**Assigned task**:
Could you quote, exactly as they stand, the lines running from the one with "American Standard Products" to the final line of the material?

*** Opening of Records for this exercise ***

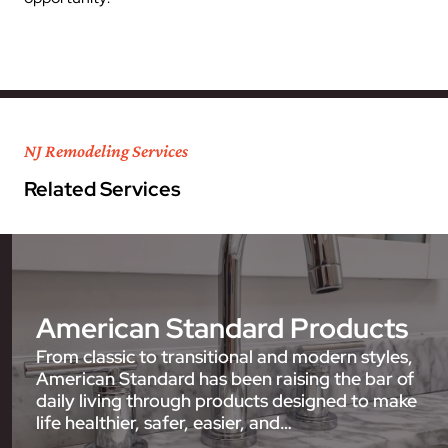
NJ Remodeling Services
Related Services
American Standard Products
From classic to transitional and modern styles,
American Standard has been raising the bar of
daily living through products designed to make
life healthier, safer, easier, and…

*** Close of Records for this exercise ***

**Problem solution**:
American Standard Products
From classic to transitional and modern styles,
American Standard has been raising the bar of
daily living through products designed to make
life healthier, safer, easier, and…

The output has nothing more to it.